Şapka Müzesi’nde farklı dönemlere ait şapkalar sergilenmekte, kıyafet inkılabının toplumsal hayata etkileri somut örneklerle ziyaretçilere aktarılmaktadır. Böylece şapkanın yalnızca bir giyim eşyası değil, aynı zamanda bir modernleşme, kimlik ve değişim sembolü olduğu vurgulanmaktadır.

Müze;
• Tarihi değeri ile Cumhuriyet inkılaplarını hatırlatır,
• Kültürel boyutu ile Türk giyim geleneğinin gelişimini ortaya koyar,
• Eğitimsel işlevi ile yeni nesillere geçmişi öğretir,
• Turistik cazibesi ile Kastamonu’nun kültürel kimliğine katkı sağlar.

Bugün Şapka Müzesi, yalnızca bir sergi alanı değil; aynı zamanda Cumhuriyet’in değerlerini ve Kastamonu’nun tarih sahnesindeki özel konumunu yansıtan bir hafıza mekânı olarak önemini korumaktadır.

Kastamonu’nun en bilinen simgelerinden biri olan Saat Kulesi, şehre hâkim bir noktada konumlanmış, tarihi ve mimari değer taşıyan önemli bir yapıdır. 1885 yılında Kastamonu Valisi Abdurrahman Paşa tarafından inşa ettirilmiştir. Kule, dikdörtgen planlı yapısı ve taş işçiliğiyle dönemin mimari anlayışını yansıtmaktadır.

Saat Kulesi’nin yapılışına dair dikkat çekici bir rivayet bulunmaktadır. Söylenceye göre, kulenin saat mekanizması ilk olarak İstanbul’da, Dolmabahçe Sarayı’nda kullanılmıştır. Ancak saatin her saat başında çıkardığı güçlü ses, özellikle geceleri, saray çevresinde rahatsızlığa yol açmıştır. Dönemin padişahı bu durumu öğrenince saatin kaldırılmasına karar vermiştir. Daha sonra saat, Kastamonu Valisi Abdurrahman Paşa’ya gönderilmiş ve şehre kazandırılmıştır. Böylece İstanbul’dan Kastamonu’ya uzanan bu hikâye, kulenin tarihî önemini daha da anlamlı kılmıştır.

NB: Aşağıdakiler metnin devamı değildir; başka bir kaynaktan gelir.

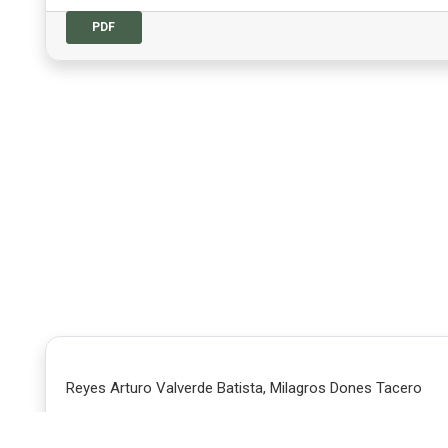
PDF
Reyes Arturo Valverde Batista, Milagros Dones Tacero
Desarticulación del Sector Primario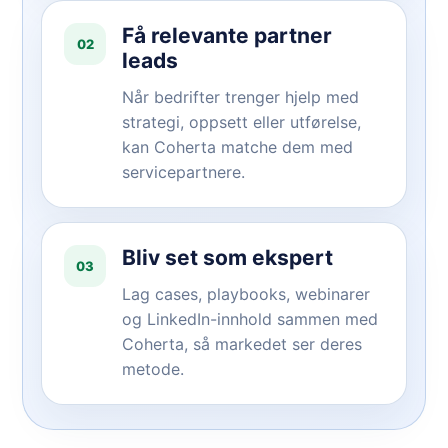
Få relevante partner
02
leads
Når bedrifter trenger hjelp med
strategi, oppsett eller utførelse,
kan Coherta matche dem med
servicepartnere.
Bliv set som ekspert
03
Lag cases, playbooks, webinarer
og LinkedIn-innhold sammen med
Coherta, så markedet ser deres
metode.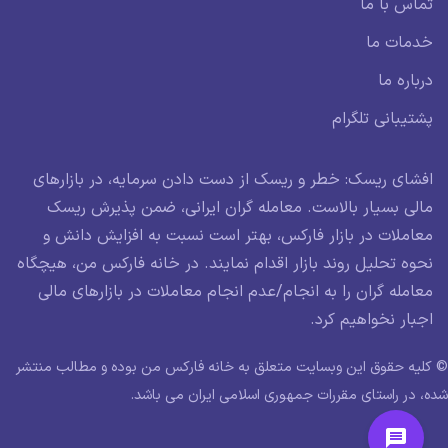
تماس با ما
خدمات ما
درباره ما
پشتیبانی تلگرام
افشای ریسک: خطر و ریسک از دست دادن سرمایه، در بازارهای
مالی بسیار بالاست. معامله گران ایرانی، ضمن پذیرش ریسک
معاملات در بازار فارکس، بهتر است نسبت به افزایش دانش و
نحوه تحلیل روند بازار اقدام نمایند. در خانه فارکس من، هیچگاه
معامله گران را به انجام/عدم انجام معاملات در بازارهای مالی
اجبار نخواهیم کرد.
© کلیه حقوق این وبسایت متعلق به خانه فارکس من بوده و مطالب منتشر
شده، در راستای مقررات جمهوری اسلامی ایران می باشد.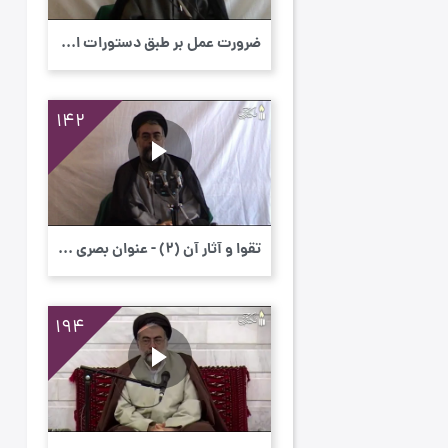
ضرورت عمل بر طبق دستورات اولیاء الهی و تطب...
142
تقوا و آثار آن (٢) - عنوان بصری - حقیقت تق...
194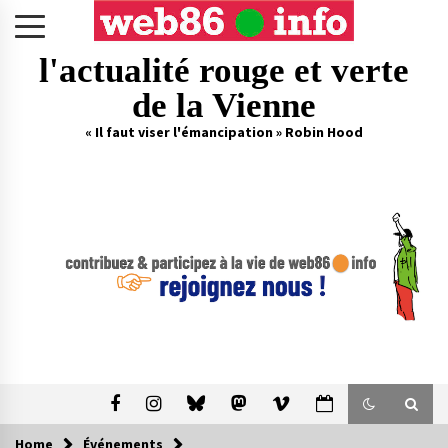
Skip
to
content
l'actualité rouge et verte
de la Vienne
« Il faut viser l'émancipation » Robin Hood
Home
Événements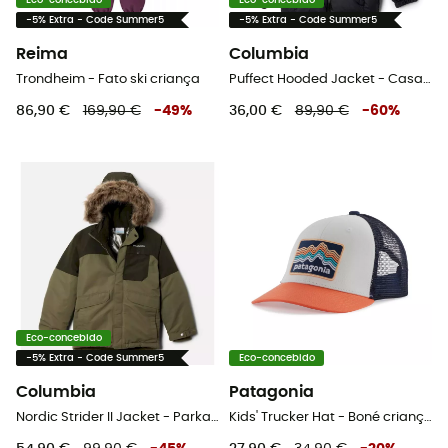
Eco-concebido
Eco-concebido
-5% Extra - Code Summer5
-5% Extra - Code Summer5
Reima
Columbia
Trondheim - Fato ski criança
Puffect Hooded Jacket - Casaco penas criança
86,90 €
169,90 €
-
49
%
36,00 €
89,90 €
-
60
%
Eco-concebido
-5% Extra - Code Summer5
Eco-concebido
Columbia
Patagonia
Nordic Strider II Jacket - Parka criança
Kids' Trucker Hat - Boné criança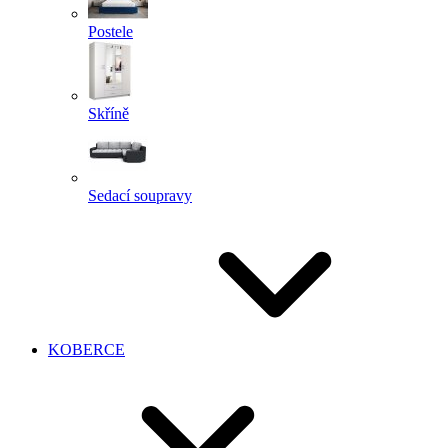
Postele
Skříně
Sedací soupravy
KOBERCE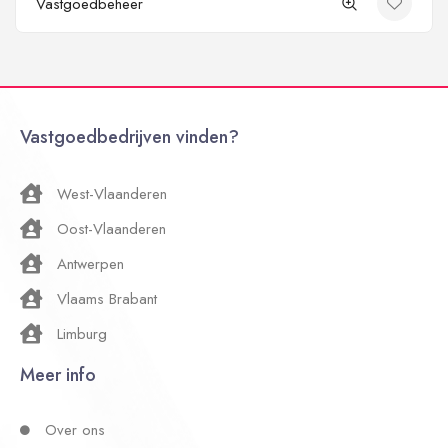
Vastgoedbeheer
Vastgoedbedrijven vinden?
West-Vlaanderen
Oost-Vlaanderen
Antwerpen
Vlaams Brabant
Limburg
Meer info
Over ons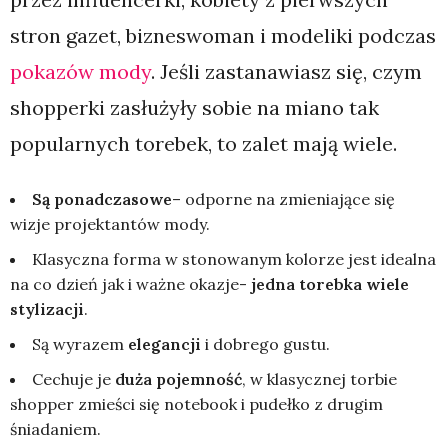
stron gazet, bizneswoman i modeliki podczas
pokazów mody
. Jeśli zastanawiasz się, czym
shopperki zasłużyły sobie na miano tak
popularnych torebek, to zalet mają wiele.
Są ponadczasowe
– odporne na zmieniające się
wizje projektantów mody.
Klasyczna forma w stonowanym kolorze jest idealna
na co dzień jak i ważne okazje-
jedna torebka wiele
stylizacji
.
Są wyrazem
elegancji
i dobrego gustu.
Cechuje je
duża pojemność
, w klasycznej torbie
shopper zmieści się notebook i pudełko z drugim
śniadaniem.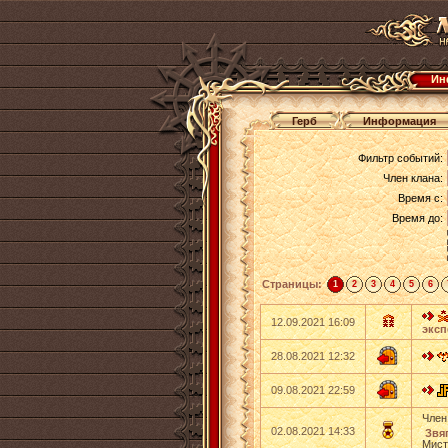
Ин
Герб
Информация
Фильтр событий:
Член клана:
Время с:
Время до:
Страницы:
1
2
3
4
5
6
12.09.2021 16:09
эксп
28.08.2021 12:32
09.08.2021 22:59
Член
02.08.2021 14:33
Звяг
Мист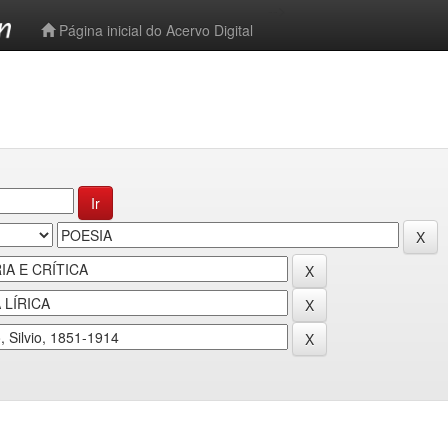
-->
Página inicial do Acervo Digital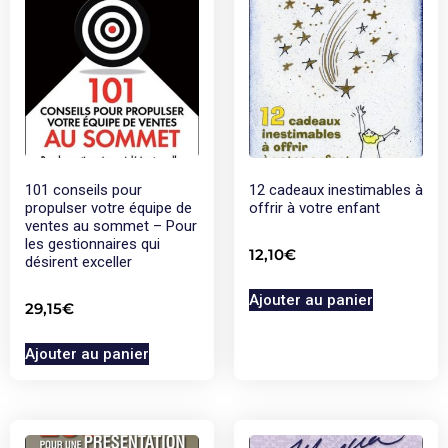
101 conseils pour
12 cadeaux inestimables à
propulser votre équipe de
offrir à votre enfant
ventes au sommet – Pour
les gestionnaires qui
12,10
€
désirent exceller
Ajouter au panier
29,15
€
Ajouter au panier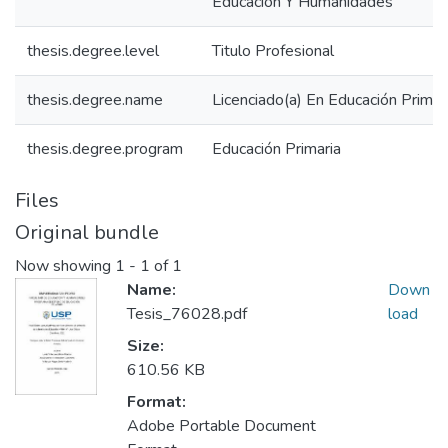
Educación Y Humanidades
thesis.degree.level
Titulo Profesional
thesis.degree.name
Licenciado(a) En Educación Primar
thesis.degree.program
Educación Primaria
Files
Original bundle
Now showing
1 - 1 of 1
Name:
Down
Tesis_76028.pdf
load
Size:
610.56 KB
Format:
Adobe Portable Document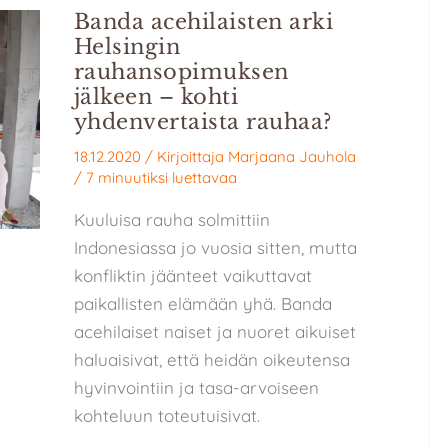
Banda acehilaisten arki
Helsingin
rauhansopimuksen
jälkeen – kohti
yhdenvertaista rauhaa?
18.12.2020
/ Kirjoittaja
Marjaana Jauhola
/
7 minuutiksi luettavaa
Kuuluisa rauha solmittiin
Indonesiassa jo vuosia sitten, mutta
konfliktin jäänteet vaikuttavat
paikallisten elämään yhä. Banda
acehilaiset naiset ja nuoret aikuiset
haluaisivat, että heidän oikeutensa
hyvinvointiin ja tasa-arvoiseen
kohteluun toteutuisivat.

Yaklaşık 12 metre yüksekliğe sahip olan kule, bugün de işlevini sürdürmekte ve Kastamonu’nun birçok noktasından görülebilmektedir. Şehrin siluetine karakter katan Saat Kulesi, özellikle akşamları yapılan ışıklandırmalarla ayrı bir güzellik kazanır. Ayrıca bulunduğu konum itibarıyla ziyaretçilere Kastamonu manzarasının en güzel örneklerini sunar.

Kastamonu Saat Kulesi, yalnızca zamanı ölçen bir yapı değil; aynı zamanda şehrin tarihî ve kültürel hafızasında önemli bir yere sahip olan, kenti temsil eden değerli bir simgedir. Kastamonu’ya gelen ziyaretçilerin mutlaka görmesi gereken bu anıt eser, geçmişten günümüze uzanan köklü bir mirası günümüzde de yaşatmaktadır.